■ RECORDS SUPPLIED ■
▽

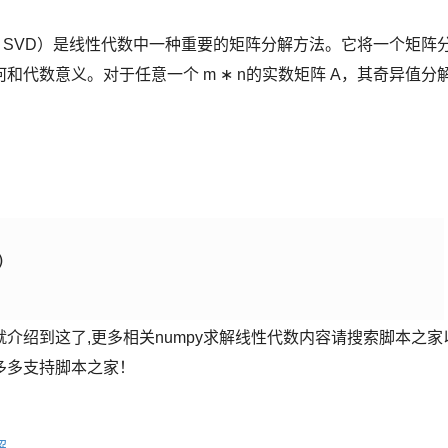
ition，简称 SVD）是线性代数中一种重要的矩阵分解方法。它将一个矩阵
代数意义。对于任意一个 m ∗ n的实数矩阵 A，其奇异值分


就介绍到这了,更多相关numpy求解线性代数内容请搜索脚本之家
多多支持脚本之家！
解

△

■ TASK TO CARRY OUT ■
Only the lines from the one containing "代数意义。对于任意一个 m ∗ n的实数矩阵 A，其奇异值分" through the end of the material should be copied, exactly as they stand; please keep both ends.

■ RESPONSE ■
代数意义。对于任意一个 m ∗ n的实数矩阵 A，其奇异值分


就介绍到这了,更多相关numpy求解线性代数内容请搜索脚本之家
多多支持脚本之家！
解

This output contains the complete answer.